If you’ve been sitting on the sidelines for the last few years watching property values and rents increase, you would have plenty of motivation to take the plunge and become an investor.
But it can be hard to know where to start. There’s a lot more to it than simply buying a property for sale and watching the rental income roll in while the value heads north. There’s so much more to it, in fact, that a lot of would-be investors simply never get started.
If you’re a property rookie, you need help and the good news is that it’s out there. So here are five tips on what you need to do to get cracking and build that portfolio.
1. Think about your goals
B Invested founder Nathan Birch often talks about the importance of starting your journey by selecting an end destination.
Why are you investing in property? What do you want to get out of it?
You need to understand what your ultimate end goal is, so you can work backwards from there and create a roadmap to make it happen.
You might want to accumulate 10 investment properties that pay themselves off and create an intergenerational wealth vehicle for your kids, grandkids and beyond.
Or you might want to create a passive income that allows you to retire from work by a certain age and live off your portfolio.
Consider these things before you get started, as having a plan in place will help you stay focused.

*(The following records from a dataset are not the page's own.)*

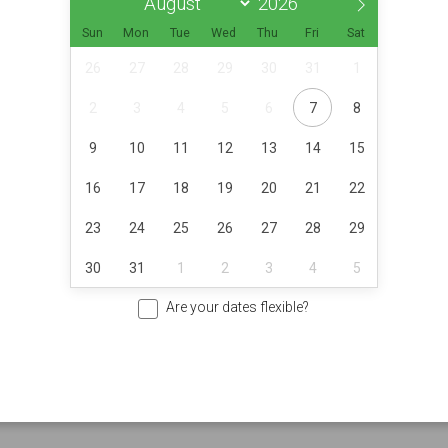
Sun
Mon
Tue
Wed
Thu
Fri
Sat
26
27
28
29
30
31
1
2
3
4
5
6
7
8
9
10
11
12
13
14
15
16
17
18
19
20
21
22
23
24
25
26
27
28
29
30
31
1
2
3
4
5
Are your dates flexible?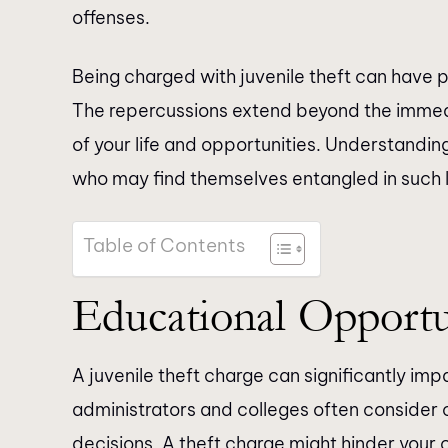
offenses.
Being charged with juvenile theft can have p
The repercussions extend beyond the imme
of your life and opportunities. Understandin
who may find themselves entangled in such 
Table of Contents
Educational Opportu
A juvenile theft charge can significantly im
administrators and colleges often consider
decisions. A theft charge might hinder your 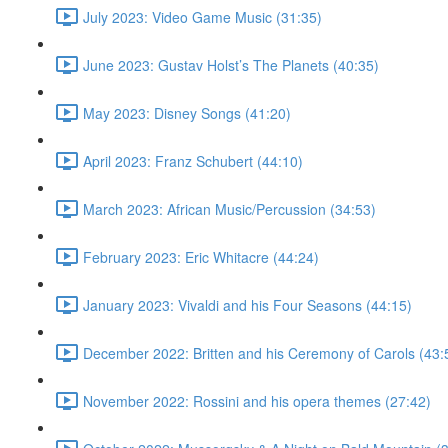
July 2023: Video Game Music (31:35)
June 2023: Gustav Holst’s The Planets (40:35)
May 2023: Disney Songs (41:20)
April 2023: Franz Schubert (44:10)
March 2023: African Music/Percussion (34:53)
February 2023: Eric Whitacre (44:24)
January 2023: Vivaldi and his Four Seasons (44:15)
December 2022: Britten and his Ceremony of Carols (43:
November 2022: Rossini and his opera themes (27:42)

Think of it like a business. You won’t find a successful enterprise that didn’t have a clear plan or strategy in place.
2. Your investment strategy
How are you going to get to your end goal? Do you have a certain amount of money you can use to invest? What will that get you and how can you make sure you are able to use it to leverage into more assets afterwards?
Will you spend 10 years accumulating property, the next 10 years consolidating your portfolio and the following years getting rid of your debt? Or do you plan to invest in 10 properties, wait until they double in value and then sell off five in order to pay down the debt on the others and be left with five unencumbered properties delivering you an income?
3. Invest in help and education
If you’ve never invested before, it can be hard to come up with the above goals and strategies all by yourself. You need professional help in the form of a good accountant, conveyancer or solicitor, and a great buyer’s agent.
These people can help arm you with the education and skills you need to make the right decisions. And the good news is that many of their fees are deductible come tax time.
When choosing professionals to help you, you should check their track records. Have they been in business for a long time? How many clients have they helped? Do they have examples of success stories that they can share and that you can verify through research?
Beware the property spruikers offering one-stop investment shops and outrageously high yields without further information, or through a company name that can’t be easily researched online. If a deal sounds too good to be true, it usually is.
4. Get financially savvy
You can have the world’s best strategy, but you won’t get anywhere if you can’t convince a bank to lend you the money.
It’s important to get in touch with a mortgage broker who can present you with the loan options and products available to you. It’s important that when meeting a broker, you make it clear what you are hoping to achieve with your portfolio. A good broker will then help you put a strategy in place that will ensure you are able to keep borrowing the money you need.
A broker who is inexperienced with multiple property portfolios, or is only focused on the first deal and their commission from the bank, may leave you stuck later down the track.
Zinger is a company that specialises in investment and helping people build double digit portfolios, so reaching out to one of Zinger’s financial strategists would be a good place to start here.
5. Time to take action
With the above points in place, it’s time to get started. When starting out, and indeed throughout your investment journey, you can benefit from keeping Nathan Birch’s three main principles for investing in the front of your mind.
Those are to buy below market value; with upside for value growth and a strong rental return.
Your buyer’s agent can present you with properties that fit your strategy, along with market insights in the locations you invest and the rest of your team of professionals will guide you through the purchasing process.